During every sales interview, the interviewers are expecting to be sold to. This is both advantageous and disadvantageous to the candidate. On one hand, it is an advantage because as a salesperson, selling is one of your best-honed skills. On the other hand, since they expect it, the interviewing panel is bound to throw a wrench into the works, in order to try and throw you off balance and see what (if anything) sets you apart from other candidates.
As with any interview, your appearance and presentation plays a big role in whether or not you are going to get the sales position at your company of choice. This encompasses grooming, punctuality, body language, non-verbal signals, as well as how you engage your interviewers. Since your appearance is the first thing that speaks to the interviewers’ panel, it is wise that you take time to ensure that it is saying the right thing.
The interview questions at sales interviews are developed with a number of objectives.
- To provide the interview panel with a feel of how you communicate.
- To identify what your strengths are and how they work for you during the sales process.
- To identify your weaknesses and how you deal with them.
Thus, the manner in which you answer questions is as important as the answers themselves. The panel is also interested in your personal sales strategy as well as your track record, and these questions help to bring out these elements.
- What are some of the specific sales experiences that you have had in the past and what did you learn from them?
- In your past sales position, what were some of your best successes and what would you have done differently?
It is also important to companies that their sales team be willing and able to learn.
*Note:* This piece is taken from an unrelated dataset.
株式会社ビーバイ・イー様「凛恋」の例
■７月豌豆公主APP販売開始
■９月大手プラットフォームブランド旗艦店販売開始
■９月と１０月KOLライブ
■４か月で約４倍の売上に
No professional is more detrimental to business than one who believes that they know everything.
When preparing for the sales interview, it is important to understand that the panel will also be interested to know whether and how you follow up once you have closed a sale with a client. It is very unlikely that they will ask directly “Do you follow up with clients once the sale has been made?” More than likely, the question will be implied within another question like,
- Outline your process of making a sale from the moment you get the lead to the time when the deal is closed.
Regardless, prepare to work it into the conversation as it helps to show that you value clients as people who have a relationship with the company, and not merely as a means to more commission.
Research the Company Comprehensively
There are few things that destroy your chances at an interview, like failing to conduct research on the company. Interviewers ask questions related to the company because they want to know whether you see yourself being productive at their organization. Examples of such questions include:
- What do you think of the sales cycle at this company and how does it relate to what you have done in the past?
- From your point of view, what are some of this company’s strengths and what do you think would enhance sales?
Preparing for a sales interview is therefore, not about getting ready to say and do the right thing but rather, getting in the right frame of mind to be able to expertly navigate through the minefield that is the interview process, and emerge successful on the other side.